McFarlane Burnett un immunologiste australien a obtenu en 1960 le prix Nobel pour ses travaux sur la tolérance et la sélection clonale qui est le clé de voûte de l’immunologie moderne. Dans une mise au point de dix pages du New Engl. J. Med.

Intitulée : « New approach to immunology » de janvier 1961, il écrit : « On a beaucoup réfléchi sur les moyens de faire survivre ou fonctionner dans un environnement étranger des tissus ou des organes qui ne sont pas génétiquement ou anti génétiquement identiques au patient. AU TOTAL cette présente mise au point est hautement défavorable au succès [11].

Mais René Küss ne reste pas inactif. Après un premier cas de greffe non apparentée dont l’indication était une erreur, il effectue le 22 juin 1960 une seconde greffe non apparentée, conditionnée par une irradiation totale corporelle de 400 rads en deux sessions et 300 rads supplémentaires sur la rate. Le fonctionnement du rein est parfait jusqu’à la 5ème semaine où la greffe se détériore. La biopsie du rein du 17 Août 1960, confirme l’infiltration du rein par les lymphocytes et les plasmocytes, il prescrit alors 60 mg/jour de 6 mercaptopurine et 40 mg/j de prednisone. C’est le premier succès d’une greffe entre non-apparentés et la première innunosuppression chimique au monde [12]. Dès qu’il en a connaissance, Roy Calne se précipite à Paris car il voit la confirmation humaine de ses travaux expérimentaux à Boston sur la 6-mercaptopurine et l’azatioprine. L’effet clinique et biologique est remarquable.

TE. Starzl écrit en 1992 : « C’était un exploit vraiment extraordinaire parce que deux des patients de Küss à la survie la plus longue avaient reçu des reins non apparentés (et le premier en janvier 1960) qui ont fonctionné pendant 17 et 18 mois. » Mais c’est Joe Murray qui est Prix Nobel.

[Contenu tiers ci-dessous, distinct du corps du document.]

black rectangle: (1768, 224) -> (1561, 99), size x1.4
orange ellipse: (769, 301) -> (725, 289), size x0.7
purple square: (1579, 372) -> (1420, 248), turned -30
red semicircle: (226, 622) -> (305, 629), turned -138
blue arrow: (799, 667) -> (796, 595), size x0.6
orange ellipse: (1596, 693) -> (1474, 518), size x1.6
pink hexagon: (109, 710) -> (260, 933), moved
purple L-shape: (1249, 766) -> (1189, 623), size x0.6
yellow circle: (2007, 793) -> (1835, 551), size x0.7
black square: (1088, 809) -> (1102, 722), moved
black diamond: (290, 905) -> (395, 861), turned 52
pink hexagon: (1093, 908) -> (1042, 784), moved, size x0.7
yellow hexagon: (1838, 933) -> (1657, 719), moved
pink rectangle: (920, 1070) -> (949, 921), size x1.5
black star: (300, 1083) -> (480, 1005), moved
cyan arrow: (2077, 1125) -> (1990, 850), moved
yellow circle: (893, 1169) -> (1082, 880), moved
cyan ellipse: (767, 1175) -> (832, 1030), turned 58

Qui devait avoir le prix Nobel, Joe Murray qui avait utilisé la technique de Küss sans risque immunologique ou René Kûss qui avait inventé la technique, qui avait été le premier à obtenir un succès entre reins non apparentés, avait utilisé la première immunosuppression chimique qui allait devenir la règle et remplacer la radiothérapie corporelle totale subléthale ? La question peut se poser. En tout cas en 2002 René Küss recevra le prix Peter Medawar, le Nobel de la transplantation, en même temps que Georges Mathé et Joe Murray à Miami. Le même prix sera donné en 2008 à Sidney à Jean Michel Dubernard pour ses travaux sur les greffes pancréatiques, les greffes composites, et la greffe du visage. René Küss reçut la Médaille d’or du Congrès Mondial d’Urologie à Hawaï.

Il faudra deux ans pour que l’immunosuppression chimique associant azathioprine et prednisone rentre dans les faits. Cette stratégie sera concrétisée lors d’un séminaire tenu par le National Research Council à Washington DC le 23 Septembre 1963. Vingt-cinq groupes sont réunis notamment Willard Goodwin, Joe Murray et John Merrill, Jean Hamburger, René Küss et Jacques Poisson, David Hume et HM.

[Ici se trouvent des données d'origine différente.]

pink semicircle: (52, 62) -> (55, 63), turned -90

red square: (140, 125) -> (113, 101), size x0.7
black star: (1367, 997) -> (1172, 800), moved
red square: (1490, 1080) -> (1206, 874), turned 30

Lee. Au dernier moment Williard Goodwin invite deux nouveaux venus totalement inconnus William Waddell et un jeune associate professor Thomas Starzl. On sait peu de choses sur cette réunion [13]. Il existe peu de données objectives. On a comparé ses résultats. On sait seulement que la décision fut prise d’établir un registre de translation rénale tenu par Joe Murray [14].

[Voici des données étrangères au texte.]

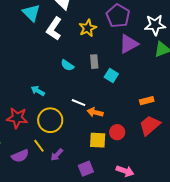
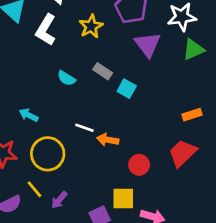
purple triangle: (129, 44) -> (148, 45), turned -35
gray rectangle: (94, 62) -> (103, 71), turned -48
orange rectangle: (147, 101) -> (192, 115), moved
yellow square: (98, 140) -> (123, 199), moved

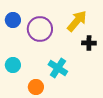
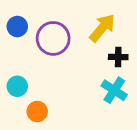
cyan cross: (58, 68) -> (114, 90), moved
orange circle: (36, 87) -> (37, 111), moved

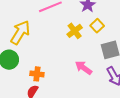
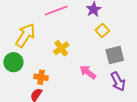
yellow cross: (75, 31) -> (61, 48), moved

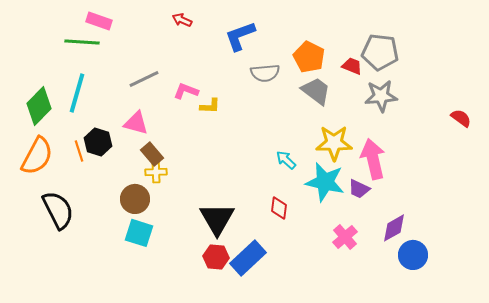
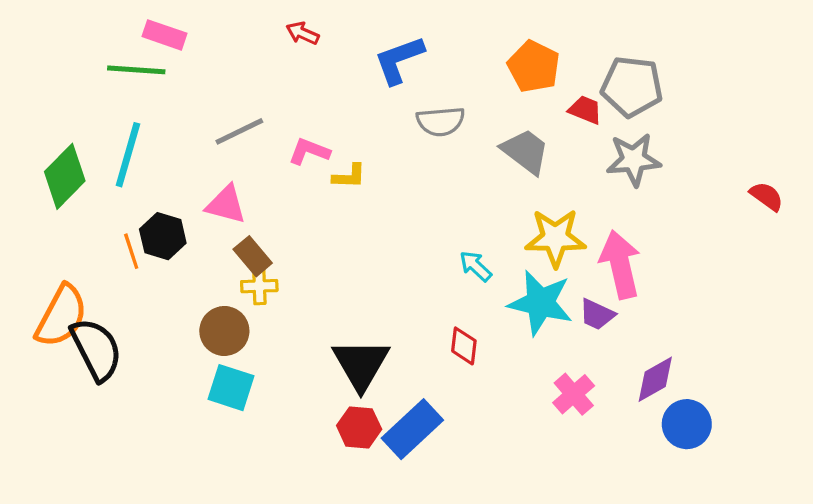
orange pentagon: (309, 57) -> (534, 67), moved
orange semicircle: (37, 156) -> (61, 316), moved

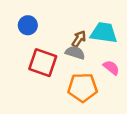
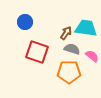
gray semicircle: (75, 53) -> (72, 49), moved

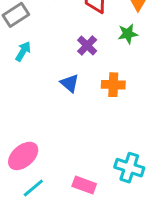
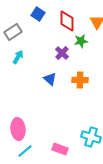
green star: (128, 34) -> (81, 41), moved
pink ellipse: (23, 156) -> (18, 129), turned -55

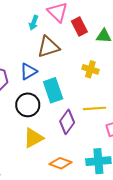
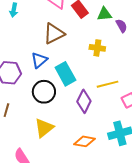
cyan arrow: (34, 23) -> (14, 10), moved
yellow triangle: (33, 138) -> (44, 128), moved

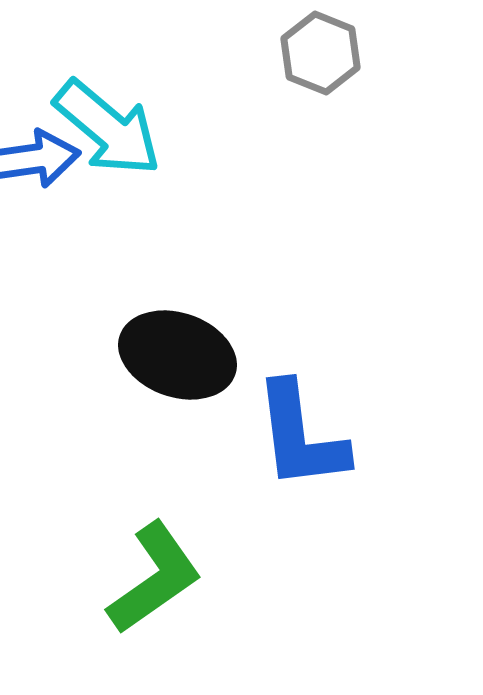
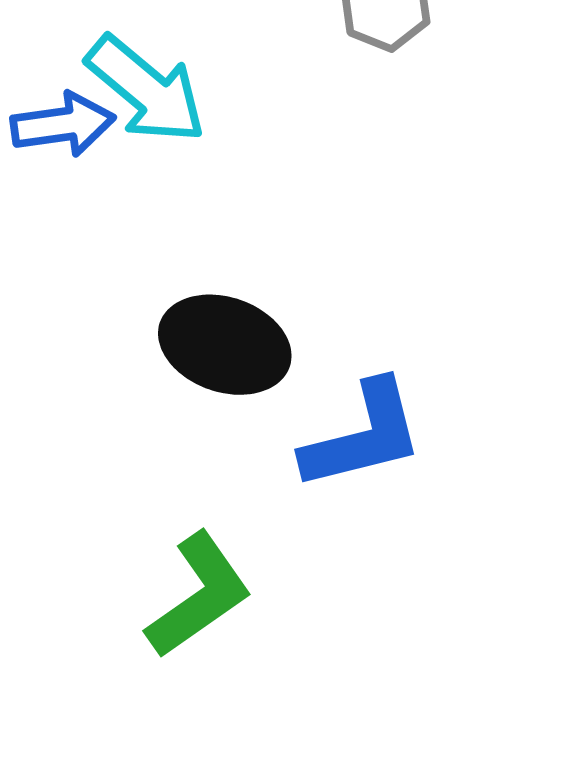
blue L-shape: (301, 436) -> (363, 436), turned -97

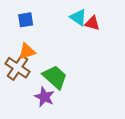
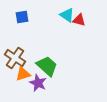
orange triangle: (27, 51) -> (23, 74), moved

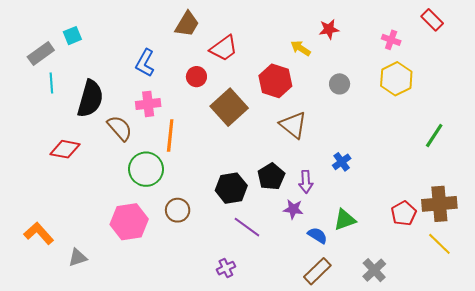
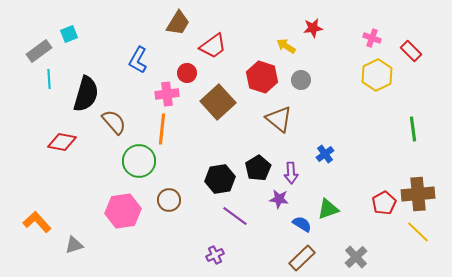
red rectangle: (432, 20) -> (411, 51), moved
gray circle: (340, 84) -> (301, 80), moved
pink cross: (148, 104) -> (167, 94), moved
green line: (434, 136) -> (413, 129), turned -40

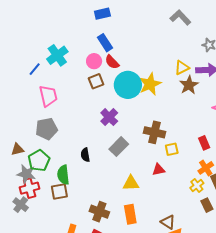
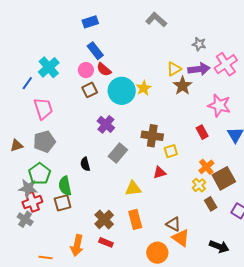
gray L-shape: (180, 17) -> (156, 20), moved
yellow star: (150, 84) -> (144, 88), size x0.7
red rectangle: (204, 143) -> (202, 132), moved
brown triangle: (17, 149) -> (17, 146), moved
brown cross: (99, 212) -> (104, 219), turned 30

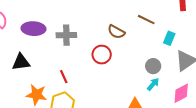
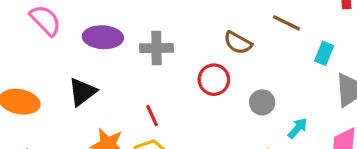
black triangle: (21, 62) -> (82, 92), turned -30
gray circle: (153, 66) -> (262, 102), moved

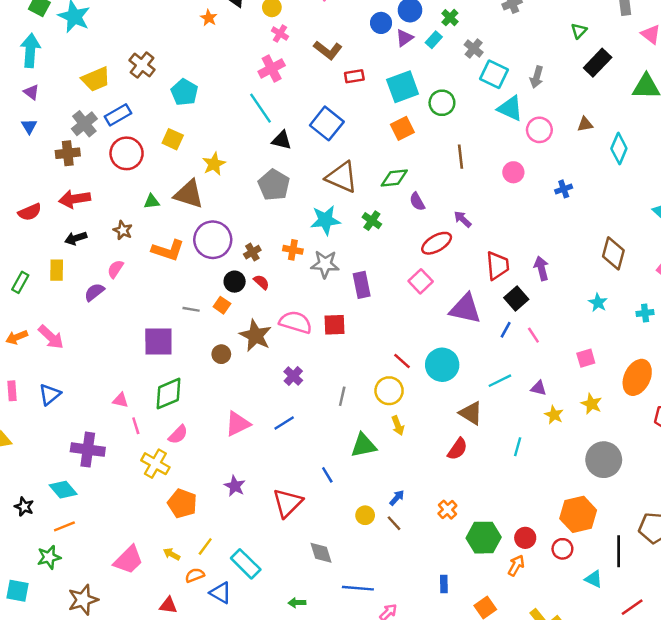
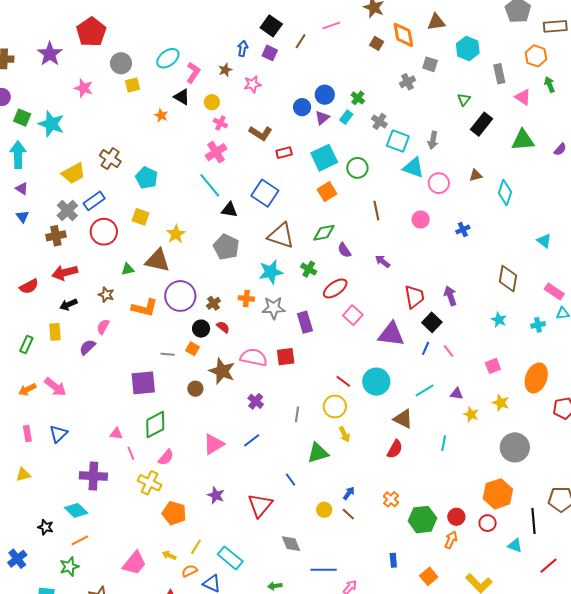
red ellipse: (437, 243) -> (335, 288), moved

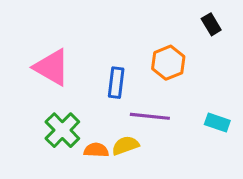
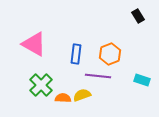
orange hexagon: (168, 63) -> (110, 54), moved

En 1990, il sera possible d’établir la survie à vingt-cinq ans de ce groupe de patients.

Sur les 342 patients qui avaient eu une transplantation non apparentée de 1951 à Mars 1964, 24 patients étaient encore vivants (dont 15 de Denver) provenant de six Fig. 5. — Premier succès d’une greffe non apparentée grâce à l’utilisation pour la première fois chez l’homme d’une immunosuppression chimique.

centres (Boston, Denver, Edimbourg, Minneapolis, Paris et Richmond). Surtout un malade de Jean Hamburger, âgé de trente-quatre ans, avait reçu un rein cadavérique en 1964 et a survécu jusqu’au 12 octobre 1939 [13].

• Cette révolution qui venait de survenir était aussi imprévisible que la chute du mur de Berlin 26 ans plus tard.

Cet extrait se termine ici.